### WORK INSTRUCTIONS
Using the data below, return all lines in which "taskbar" appears.

### RECORDED INFORMATION
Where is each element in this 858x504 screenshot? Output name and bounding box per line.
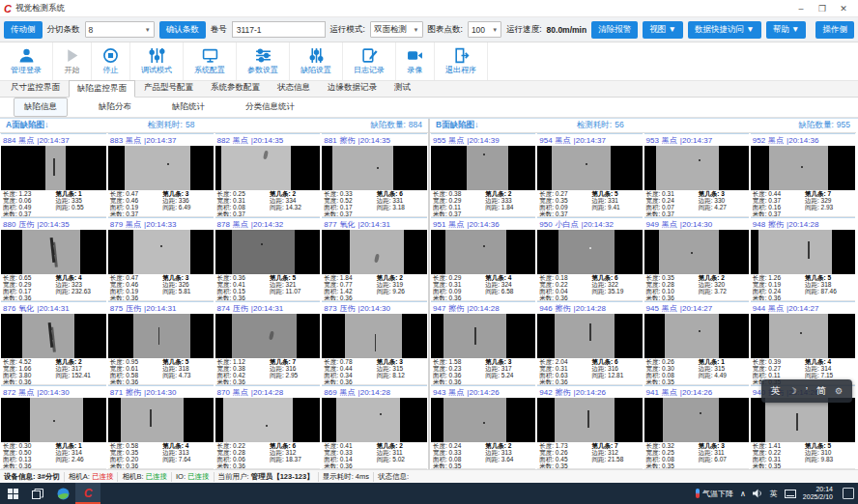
defect-cell[interactable]: 872黑点|20:14:30 长度: 0.30 宽度: 0.50 面积: 0.1… <box>1 385 106 469</box>
ime-simplified-toggle[interactable]: 简 <box>816 384 826 398</box>
run-mode-select[interactable]: 双面检测▼ <box>370 21 423 38</box>
subtab-defect-statistics[interactable]: 缺陷统计 <box>162 98 214 116</box>
defect-image[interactable] <box>322 398 427 442</box>
start-menu-button[interactable] <box>0 483 25 504</box>
touch-keyboard-icon[interactable] <box>785 490 796 498</box>
defect-cell[interactable]: 953黑点|20:14:37 长度: 0.31 宽度: 0.24 面积: 0.0… <box>644 133 749 217</box>
defect-settings-button[interactable]: 缺陷设置 <box>290 42 343 80</box>
defect-image[interactable] <box>1 314 106 358</box>
defect-image[interactable] <box>322 146 427 190</box>
defect-cell[interactable]: 949黑点|20:14:30 长度: 0.35 宽度: 0.28 面积: 0.1… <box>644 217 749 301</box>
ime-english-toggle[interactable]: 英 <box>771 384 781 398</box>
confirm-count-button[interactable]: 确认条数 <box>159 21 206 39</box>
defect-image[interactable] <box>751 398 855 442</box>
defect-cell[interactable]: 881擦伤|20:14:35 长度: 0.33 宽度: 0.52 面积: 0.1… <box>322 133 427 217</box>
defect-cell[interactable]: 875压伤|20:14:31 长度: 0.95 宽度: 0.61 面积: 0.5… <box>108 301 214 385</box>
defect-cell[interactable]: 944黑点|20:14:27 长度: 0.39 宽度: 0.27 面积: 0.1… <box>751 301 855 385</box>
defect-image[interactable] <box>108 230 214 274</box>
defect-image[interactable] <box>108 146 214 190</box>
defect-image[interactable] <box>322 314 427 358</box>
action-center-button[interactable] <box>843 488 854 499</box>
maximize-button[interactable]: ❐ <box>812 4 833 14</box>
defect-cell[interactable]: 883黑点|20:14:37 长度: 0.47 宽度: 0.46 面积: 0.1… <box>108 133 214 217</box>
exit-program-button[interactable]: 退出程序 <box>435 42 488 80</box>
subtab-class-statistics[interactable]: 分类信息统计 <box>236 98 304 116</box>
sort-down-icon[interactable]: ↓ <box>474 120 478 129</box>
subtab-defect-distribution[interactable]: 缺陷分布 <box>89 98 141 116</box>
apostrophe-key[interactable]: ’ <box>806 386 808 397</box>
task-view-button[interactable] <box>25 483 50 504</box>
defect-cell[interactable]: 882黑点|20:14:35 长度: 0.25 宽度: 0.31 面积: 0.0… <box>215 133 321 217</box>
start-button[interactable]: 开始 <box>53 42 92 80</box>
moon-icon[interactable]: ☽ <box>789 386 797 396</box>
defect-cell[interactable]: 951黑点|20:14:36 长度: 0.29 宽度: 0.31 面积: 0.0… <box>431 217 535 301</box>
record-video-button[interactable]: 录像 <box>396 42 435 80</box>
tab-test[interactable]: 测试 <box>386 79 419 97</box>
chart-points-select[interactable]: 100▼ <box>468 21 501 38</box>
browser-taskbar-icon[interactable] <box>50 483 75 504</box>
data-quick-access-button[interactable]: 数据快捷访问 ▼ <box>688 21 761 39</box>
roll-number-input[interactable]: 3117-1 <box>232 21 326 38</box>
taskbar-clock[interactable]: 20:14 2025/2/10 <box>803 486 833 501</box>
tab-status-info[interactable]: 状态信息 <box>269 79 319 97</box>
defect-cell[interactable]: 945黑点|20:14:27 长度: 0.26 宽度: 0.30 面积: 0.0… <box>644 301 749 385</box>
defect-image[interactable] <box>215 398 321 442</box>
defect-cell[interactable]: 955黑点|20:14:39 长度: 0.38 宽度: 0.29 面积: 0.1… <box>431 133 535 217</box>
defect-image[interactable] <box>644 230 749 274</box>
defect-cell[interactable]: 880压伤|20:14:35 长度: 0.65 宽度: 0.29 面积: 0.1… <box>1 217 106 301</box>
defect-cell[interactable]: 947擦伤|20:14:28 长度: 1.58 宽度: 0.23 面积: 0.3… <box>431 301 535 385</box>
defect-cell[interactable]: 871擦伤|20:14:30 长度: 0.58 宽度: 0.35 面积: 0.2… <box>108 385 214 469</box>
defect-image[interactable] <box>431 230 535 274</box>
admin-login-button[interactable]: 管理登录 <box>0 42 53 80</box>
system-config-button[interactable]: 系统配置 <box>184 42 237 80</box>
defect-cell[interactable]: 952黑点|20:14:36 长度: 0.44 宽度: 0.37 面积: 0.1… <box>751 133 855 217</box>
defect-image[interactable] <box>1 230 106 274</box>
defect-image[interactable] <box>1 146 106 190</box>
defect-cell[interactable]: 950小白点|20:14:32 长度: 0.18 宽度: 0.22 面积: 0.… <box>537 217 642 301</box>
defect-image[interactable] <box>215 314 321 358</box>
debug-mode-button[interactable]: 调试模式 <box>130 42 184 80</box>
defect-cell[interactable]: 879黑点|20:14:33 长度: 0.47 宽度: 0.46 面积: 0.1… <box>108 217 214 301</box>
defect-cell[interactable]: 954黑点|20:14:37 长度: 0.27 宽度: 0.35 面积: 0.0… <box>537 133 642 217</box>
defect-image[interactable] <box>537 314 642 358</box>
minimize-button[interactable]: – <box>790 4 812 14</box>
defect-image[interactable] <box>215 230 321 274</box>
gear-icon[interactable]: ⚙ <box>835 386 843 396</box>
defect-cell[interactable]: 948擦伤|20:14:28 长度: 1.26 宽度: 0.19 面积: 0.2… <box>751 217 855 301</box>
sort-down-icon[interactable]: ↓ <box>44 120 48 129</box>
operator-side-button[interactable]: 操作侧 <box>815 21 854 39</box>
defect-cell[interactable]: 878黑点|20:14:32 长度: 0.36 宽度: 0.41 面积: 0.1… <box>215 217 321 301</box>
defect-cell[interactable]: 941黑点|20:14:26 长度: 0.32 宽度: 0.25 面积: 0.0… <box>644 385 749 469</box>
help-menu-button[interactable]: 帮助 ▼ <box>766 21 807 39</box>
defect-image[interactable] <box>751 146 855 190</box>
tab-defect-monitor[interactable]: 缺陷监控界面 <box>69 80 135 98</box>
defect-image[interactable] <box>644 398 749 442</box>
volume-icon[interactable] <box>753 489 763 498</box>
stop-button[interactable]: 停止 <box>92 42 130 80</box>
defect-cell[interactable]: 946擦伤|20:14:28 长度: 2.04 宽度: 0.31 面积: 0.6… <box>537 301 642 385</box>
close-button[interactable]: ✕ <box>833 4 854 14</box>
defect-cell[interactable]: 869黑点|20:14:28 长度: 0.41 宽度: 0.33 面积: 0.1… <box>322 385 427 469</box>
defect-cell[interactable]: 876氧化|20:14:31 长度: 4.52 宽度: 1.66 面积: 3.8… <box>1 301 106 385</box>
defect-cell[interactable]: 873压伤|20:14:30 长度: 0.78 宽度: 0.44 面积: 0.3… <box>322 301 427 385</box>
tab-edge-data-record[interactable]: 边缘数据记录 <box>319 79 386 97</box>
view-menu-button[interactable]: 视图 ▼ <box>643 21 683 39</box>
defect-image[interactable] <box>1 398 106 442</box>
defect-image[interactable] <box>537 398 642 442</box>
defect-image[interactable] <box>537 146 642 190</box>
subtab-defect-info[interactable]: 缺陷信息 <box>14 98 68 117</box>
defect-cell[interactable]: 884黑点|20:14:37 长度: 1.23 宽度: 0.06 面积: 0.4… <box>1 133 106 217</box>
defect-image[interactable] <box>322 230 427 274</box>
defect-cell[interactable]: 870黑点|20:14:28 长度: 0.22 宽度: 0.28 面积: 0.0… <box>215 385 321 469</box>
defect-cell[interactable]: 942擦伤|20:14:26 长度: 1.73 宽度: 0.26 面积: 0.4… <box>537 385 642 469</box>
defect-cell[interactable]: 877氧化|20:14:31 长度: 1.84 宽度: 0.77 面积: 1.4… <box>322 217 427 301</box>
defect-image[interactable] <box>431 314 535 358</box>
log-record-button[interactable]: 日志记录 <box>343 42 396 80</box>
tray-expand-chevron[interactable]: ∧ <box>740 490 746 498</box>
defect-cell[interactable]: 943黑点|20:14:26 长度: 0.24 宽度: 0.33 面积: 0.0… <box>431 385 535 469</box>
defect-image[interactable] <box>751 314 855 358</box>
clear-alarm-button[interactable]: 清除报警 <box>591 21 638 39</box>
defect-image[interactable] <box>644 146 749 190</box>
defect-image[interactable] <box>108 314 214 358</box>
defect-image[interactable] <box>215 146 321 190</box>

### ANSWER TO THE PROBLEM
browser-taskbar-icon[interactable] <box>50 483 75 504</box>
taskbar-clock[interactable]: 20:14 2025/2/10 <box>803 486 833 501</box>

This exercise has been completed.